Veteran. Polo player. Polo announcer. Voiceover professional. Auctioneer. Auburn Man. And it all began as a fluke. Or fate.
Steve’s Top 12 polo phrases
At the halftime divot stomp: “Remember, if they’re still steaming, they’re probably not divots.”
“He’s/she’s as quick as a rattlesnake on amphetamines.”
When two players are pushing each other for the line of the ball: “It looks like they’re sharing the saddle.”
After a big shot down the field: “He/she sent the spheroid sailing skyward.”
When the ball goes far enough, but in the wrong direction: “He’s/she’s got plenty of sail, but not enough rudder.”
Hard hit: “He/she absolutely blistered that ball!”
When players are in scoring position: “Looks like he/she is on the dance floor.”
When a poor or misdirected shot is hit: “Looks like that’s not the shot he/she wanted.”
A great effort, but ultimately no good: “Son of a biscuit!”
When a player gets on the ball quickly: “He/she was on that ball like a hobo on a ham sandwich.”
“He’s/she’s tougher than a two dollar steak.”
On a shot that misses, especially an easy one: “The ball was obviously prevented from going in the goal because of the invisible electro-magnetic force field that is in effect.”
EXTRA, EXTRA, EXTRA!
Four players on horses play on each team at an outdoor arena; three players on horses play at indoor events.
To not overwork the horses, generally riders change horses at the end of every chukker.
At halftime of each match, spectators participate in the Divot Stomp.
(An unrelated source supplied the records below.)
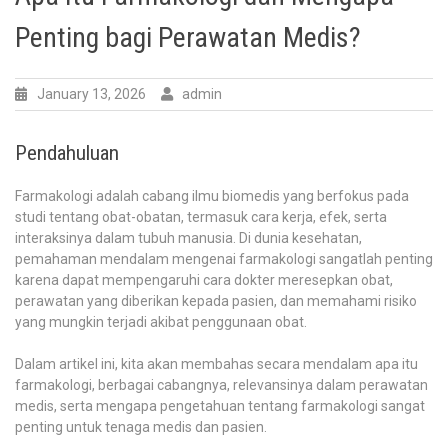
Penting bagi Perawatan Medis?
January 13, 2026
admin
Pendahuluan
Farmakologi adalah cabang ilmu biomedis yang berfokus pada
studi tentang obat-obatan, termasuk cara kerja, efek, serta
interaksinya dalam tubuh manusia. Di dunia kesehatan,
pemahaman mendalam mengenai farmakologi sangatlah penting
karena dapat mempengaruhi cara dokter meresepkan obat,
perawatan yang diberikan kepada pasien, dan memahami risiko
yang mungkin terjadi akibat penggunaan obat.
Dalam artikel ini, kita akan membahas secara mendalam apa itu
farmakologi, berbagai cabangnya, relevansinya dalam perawatan
medis, serta mengapa pengetahuan tentang farmakologi sangat
penting untuk tenaga medis dan pasien.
They cover the field to replace the divots that have been created by the horses’ hooves. Lewandowski reminds those “if they are still steaming, they are probably not divots.”
Lewandowski calls a match as if the spectators are first-time attenders, because many of them are.
In the 1930s, the United States cavalry utilized polo to maintain warfare skills. During that same time period, Auburn fielded a really good polo team.